Prazeres / Sabores

Akla e Eddy Melo. Um açoriano em Lisboa

Aos 67 anos, o chef evoca as memórias gastronómicas das suas raízes, Terceira e São Miguel, nos Açores, para criar um alinhamento especial no restaurante do hotel InterContinental Lisbon. Os ingredientes, esses, viajam de lá para cá.

Foto: D.R
20 de julho de 2023

Junto ao Parque Eduardo VII, acomodamo-nos no restaurante Akla do Inter Continental Lisbon, onde temos a oportunidade de conversar com parcimónia com o Eddy Melo, mesmo antes da azáfama da hora de almoço. "A minha intenção era fazer um livro, mas tornou-se um tanto complicado e com o conhecimento que tinha optei por este menu", começa por desvendar o chef executivo de 67 anos sobre o novo menu Açores, razão da nossa visita ao Akla. "É mais ou menos uma viagem pelas duas ilhas. Nasci na Terceira, a minha mãe é de lá e aos cinco anos fui para São Miguel, a terra do meu pai. E depois para a América do Norte, Canadá [onde fiquei 25 anos]", continua o chef que ainda teve uma passagem breve por um resort privado na Jamaica, estabelecendo-se no continente em 1993, onde permanece até hoje. Uma vida cheia tal como a proposta que nos traz hoje.

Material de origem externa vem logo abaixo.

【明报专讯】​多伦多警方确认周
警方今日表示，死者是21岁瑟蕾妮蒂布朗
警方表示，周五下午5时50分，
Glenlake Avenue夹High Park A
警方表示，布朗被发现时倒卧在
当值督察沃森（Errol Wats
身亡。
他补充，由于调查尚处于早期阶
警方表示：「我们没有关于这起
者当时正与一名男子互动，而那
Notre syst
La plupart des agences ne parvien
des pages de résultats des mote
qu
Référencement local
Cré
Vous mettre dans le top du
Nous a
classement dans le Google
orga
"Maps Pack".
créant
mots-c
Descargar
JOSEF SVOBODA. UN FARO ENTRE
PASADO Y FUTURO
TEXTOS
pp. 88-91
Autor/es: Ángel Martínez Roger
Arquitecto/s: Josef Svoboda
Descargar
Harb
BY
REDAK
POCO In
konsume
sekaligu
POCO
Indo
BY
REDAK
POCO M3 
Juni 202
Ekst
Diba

O menu apresenta-se à carta, em seis pratos: quatro principais e duas sobremesas. Começamos pelo arroz malandro com algas dos Açores, fava e alface do mar, queijo de São Jorge de 36 meses, abóbora e cenoura bio assada com mel e anona (€19). Este foi o favorito: cremoso e com as cores da natureza, bonito no prato e morno ao paladar. "Mandei vir sete ou oito qualidades de algas. Nem todas são aptas para o arroz. Umas são demasiado duras, outras desfazem-se", conta-nos a propósito da saga que foi toda a experimentação e fase de testes. "Primeiro o produto vem [todo dos Açores], mas para equilibrar o que quero, tenho de prová-los um a um… no caso das algas, a cru e depois cozinhadas". 

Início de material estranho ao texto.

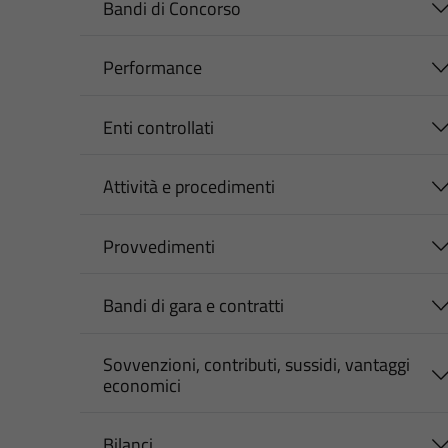
Bandi di Concorso
Performance
Enti controllati
Attività e procedimenti
Provvedimenti
Bandi di gara e contratti
Sovvenzioni, contributi, sussidi, vantaggi
economici
Bilanci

Arroz malandro com algas dos Açores, fava do mar, alface do mar, abóbora, cebola, queijo de São Jorge 36 meses, cenoura bio assada com tomilho, mel e anona.
Arroz malandro com algas dos Açores, fava do mar, alface do mar, abóbora, cebola, queijo de São Jorge 36 meses, cenoura bio assada com tomilho, mel e anona. Foto: D.R

Mas se as algas foram malandras como o arroz, o prato que lhe deu mais gosto criar foi mesmo o chicharro dos Açores recheado com inhame das Furnas e morcela grelhado a carvão zero (€32). "Para a maior parte das pessoas é um peixe banal. Não é. Estes chicharros são de quilo. São limpos e só depois retiramos um bocadinho do lombo, o que depois é servido", desvenda enquanto prossegue nos segredos para a mistura com o inhame e a morcela.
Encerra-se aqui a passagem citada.